Making 3D Scientific Applications Fault Tolerant


At the heart of most scientific applications is a PDE solver, which evolves, timestep by timestep, the solution of the Partial Differential Equations. As scientific simulations move towards very large scale, `soft errors' become a limiting issue. These arise from random bit flips in memory cells, on data paths in the memory hierarchy, and within the CPU. On very large scale systems, their sheer size increases the frequency of such faults to well within the execution time of the simulation.
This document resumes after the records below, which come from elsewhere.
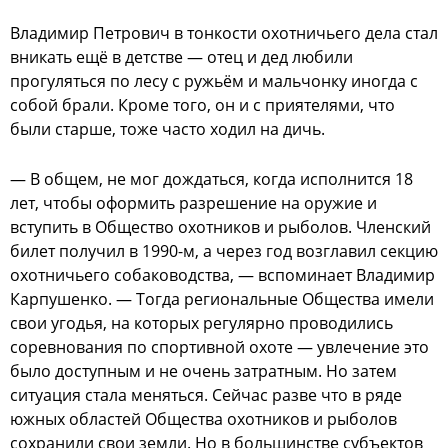
Владимир Петрович в тонкости охотничьего дела стал
вникать ещё в детстве — отец и дед любили
прогуляться по лесу с ружьём и мальчонку иногда с
собой брали. Кроме того, он и с приятелями, что
были старше, тоже часто ходил на дичь.
— В общем, не мог дождаться, когда исполнится 18
лет, чтобы оформить разрешение на оружие и
вступить в Общество охотников и рыболов. Членский
билет получил в 1990-м, а через год возглавил секцию
охотничьего собаководства, — вспоминает Владимир
Карпушенко. — Тогда региональные Общества имели
свои угодья, на которых регулярно проводились
соревнования по спортивной охоте — увлечение это
было доступным и не очень затратным. Но затем
ситуация стала меняться. Сейчас разве что в ряде
южных областей Общества охотников и рыболов
сохранили свои земли. Но в большинстве субъектов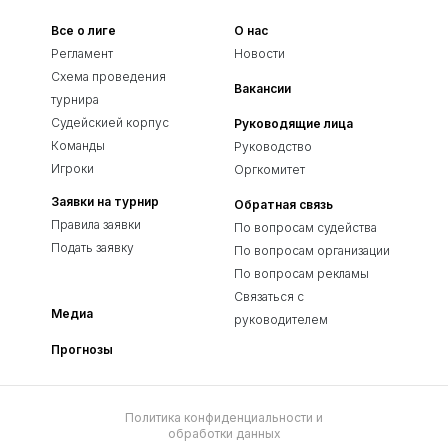
Все о лиге
О нас
Регламент
Новости
Схема проведения
Вакансии
турнира
Судейскией корпус
Руководящие лица
Команды
Руководство
Игроки
Оргкомитет
Заявки на турнир
Обратная связь
Правила заявки
По вопросам судейства
Подать заявку
По вопросам организации
По вопросам рекламы
Связаться с
Медиа
руководителем
Прогнозы
Политика конфиденциальности и
обработки данных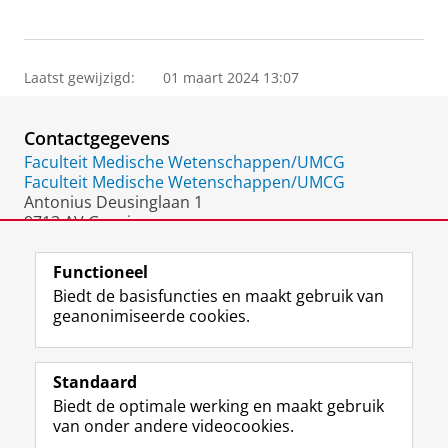
Laatst gewijzigd:
01 maart 2024 13:07
Contactgegevens
Faculteit Medische Wetenschappen/UMCG
Faculteit Medische Wetenschappen/UMCG
Antonius Deusinglaan 1
9713 AV Groningen
Nederland
Functioneel
Biedt de basisfuncties en maakt gebruik van
geanonimiseerde cookies.
F
L
R
I
Y
Volg de RUG
a
i
S
n
o
Standaard
c
n
S
s
u
Biedt de optimale werking en maakt gebruik
e
k
-
t
T
Studiekiezers
van onder andere videocookies.
b
e
f
a
u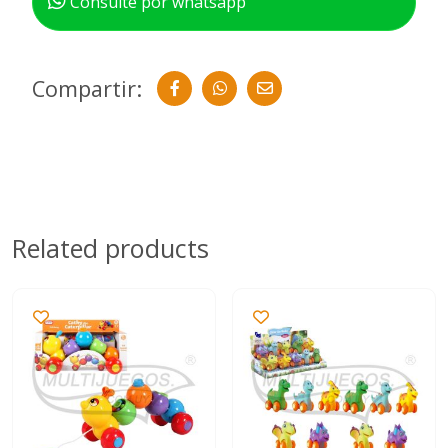
Consulte por whatsapp
Compartir:
Related products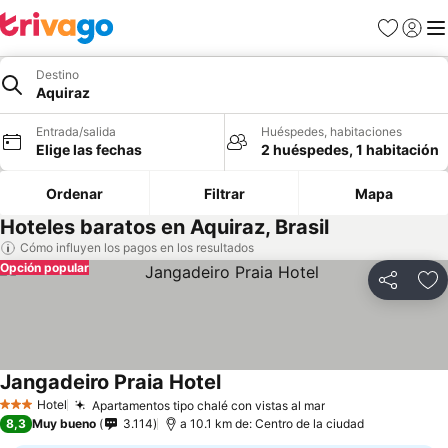
Favoritos
Iniciar 
Me
Destino
Aquiraz
Entrada/salida
Huéspedes, habitaciones
Elige las fechas
2 huéspedes, 1 habitación
Ordenar
Filtrar
Mapa
Hoteles baratos en Aquiraz, Brasil
Cómo influyen los pagos en los resultados
Opción popular
Compartir
Añ
Jangadeiro Praia Hotel
Ver precios
Hotel
Apartamentos tipo chalé con vistas al mar
Ver precios
3 Estrellas
8,3
Muy bueno
3.114
a 10.1 km de: Centro de la ciudad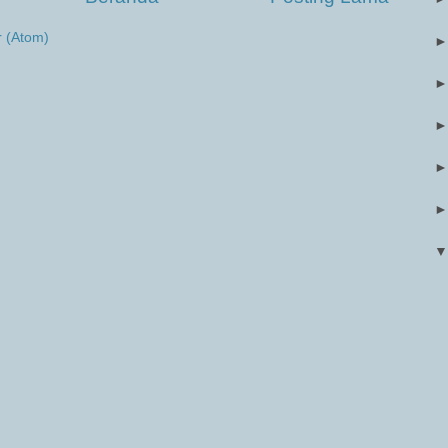
r (Atom)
These soft errors are silent (generally do not cause exceptions) but cause errors to propagate through the data fields as the simulation evolves.

One of the simplest and most common  PDE solver is for advection, which for example can be used to model the transport of air, water and waves. 3D versions of this problem are by far the most important use case.
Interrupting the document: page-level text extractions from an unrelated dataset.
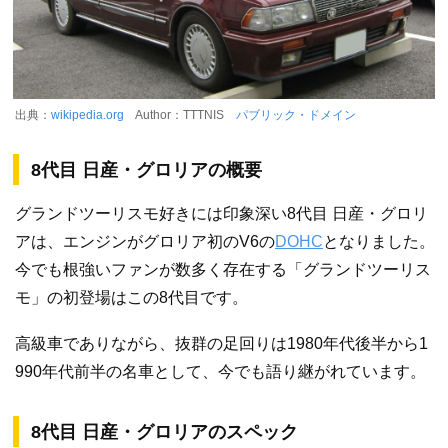
出典：
wikipedia.org
Author：TTTNIS
パブリック・ドメイン
8代目 日産・グロリアの概要
グランドツーリスモ好きには印象深い8代目 日産・グロリ
アは、エンジンがグロリア初のV6の
DOHC
となりました。
今でも根強いファンが数多く存在する「グランドツーリス
モ」の初登場はこの8代目です。
高級車でありながら、抜群の足回りは1980年代後半から1
990年代前半の名車として、今でも語り継がれています。
8代目 日産・グロリアのスペック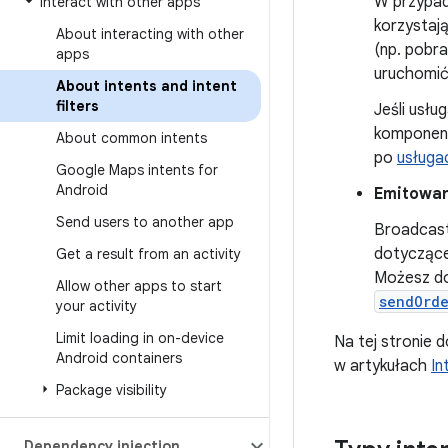
W przypadk
Interact with other apps
korzystaj
About interacting with other
(np. pobra
apps
uruchomić,
About intents and intent
filters
Jeśli usłu
komponen
About common intents
po
usługa
Google Maps intents for
Android
Emitowan
Send users to another app
Broadcast
dotyczące
Get a result from an activity
Możesz dos
Allow other apps to start
sendOrd
your activity
Limit loading in on-device
Na tej stronie d
Android containers
w artykułach
In
Package visibility
Dependency injection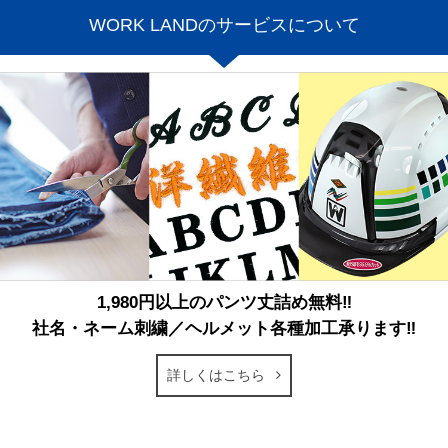
WORK LANDのサービスについて
1,980円以上のパンツ丈詰め無料‼
社名・ネーム刺繍／ヘルメット各種加工承ります‼
詳しくはこちら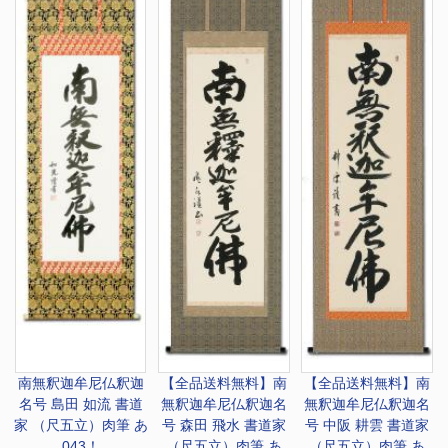
南無釈迦牟尼仏
釈迦
【全品送料無料】南
【全品送料無料】南
名号 島田 如流 書道
無釈迦牟尼仏
釈迦名
無釈迦牟尼仏
釈迦名
家 （尺五立）肉筆 あ
号 森田 飛水 書道家
号 中阪 耕雲 書道家
043！
（尺五立）肉筆 あ
（尺五立）肉筆 あ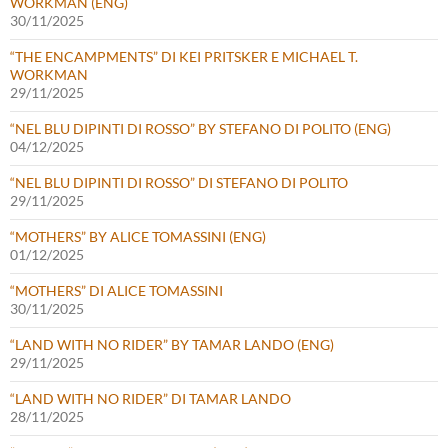
WORKMAN (ENG)
30/11/2025
“THE ENCAMPMENTS” DI KEI PRITSKER E MICHAEL T.
WORKMAN
29/11/2025
“NEL BLU DIPINTI DI ROSSO” BY STEFANO DI POLITO (ENG)
04/12/2025
“NEL BLU DIPINTI DI ROSSO” DI STEFANO DI POLITO
29/11/2025
“MOTHERS” BY ALICE TOMASSINI (ENG)
01/12/2025
“MOTHERS” DI ALICE TOMASSINI
30/11/2025
“LAND WITH NO RIDER” BY TAMAR LANDO (ENG)
29/11/2025
“LAND WITH NO RIDER” DI TAMAR LANDO
28/11/2025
Robust stencils is a general technique to make (stencil-type) PDE solvers tolerant to soft faults. It involves computing each updated point in the simulation in a way that any corrupted point in the neighborhood is avoided. The techniques has been very recently demonstrated on 1D and 2D advection and other solvers, and proved competitive against established methods (Triple Modular Redundancy) . But no robust stencil have yet been developed for 3D solvers!
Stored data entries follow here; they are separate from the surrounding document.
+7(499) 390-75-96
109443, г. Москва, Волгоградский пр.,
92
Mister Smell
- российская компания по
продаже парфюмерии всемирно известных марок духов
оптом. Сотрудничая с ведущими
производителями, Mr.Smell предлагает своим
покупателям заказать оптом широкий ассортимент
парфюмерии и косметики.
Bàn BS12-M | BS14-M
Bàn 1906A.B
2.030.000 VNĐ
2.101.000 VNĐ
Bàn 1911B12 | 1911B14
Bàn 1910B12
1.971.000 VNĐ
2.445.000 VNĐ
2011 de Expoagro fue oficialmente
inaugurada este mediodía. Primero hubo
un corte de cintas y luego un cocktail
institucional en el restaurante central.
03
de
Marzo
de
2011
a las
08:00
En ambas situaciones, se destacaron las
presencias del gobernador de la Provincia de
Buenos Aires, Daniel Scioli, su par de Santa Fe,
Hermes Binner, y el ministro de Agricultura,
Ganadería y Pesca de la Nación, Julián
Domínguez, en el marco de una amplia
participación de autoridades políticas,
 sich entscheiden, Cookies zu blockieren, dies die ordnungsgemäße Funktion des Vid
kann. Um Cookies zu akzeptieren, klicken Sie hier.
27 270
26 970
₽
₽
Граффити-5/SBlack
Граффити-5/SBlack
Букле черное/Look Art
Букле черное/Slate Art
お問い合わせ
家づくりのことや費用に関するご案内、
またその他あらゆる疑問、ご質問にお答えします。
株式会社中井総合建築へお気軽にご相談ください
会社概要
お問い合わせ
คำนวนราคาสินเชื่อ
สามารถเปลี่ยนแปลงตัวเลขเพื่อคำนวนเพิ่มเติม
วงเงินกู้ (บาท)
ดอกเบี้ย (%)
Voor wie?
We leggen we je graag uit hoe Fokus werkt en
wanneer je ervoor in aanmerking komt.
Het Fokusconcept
The goal of this project is to derive 3D robust stencils for advection, implement them and evaluate against competitor methods (e.g. TMR). Use can be made of an existing code base for a(normal) 2D/3D advection solver. Derivation involves taking a `cross product' of 1D stencils - the procedure uses straightforward algebraic techniques but is complex. If successful, the work should be publishable.


Stromg programming ability in C/C++, and a strong aptitude in basic mathematics.

Background Literature

Peter Strazdins, Brendan Harding, Chung Lee, Jackson R. Mayo, Jaideep Ray, and Robert C. Armstrong. A Robust Technique to Make a 2D Advection Solver Tolerant to Soft Faults, Procedia Computer Science, Volume 80, 2016, Pages 1917--1926 (International Conference on Computational Science, San Diego, Jun 2016).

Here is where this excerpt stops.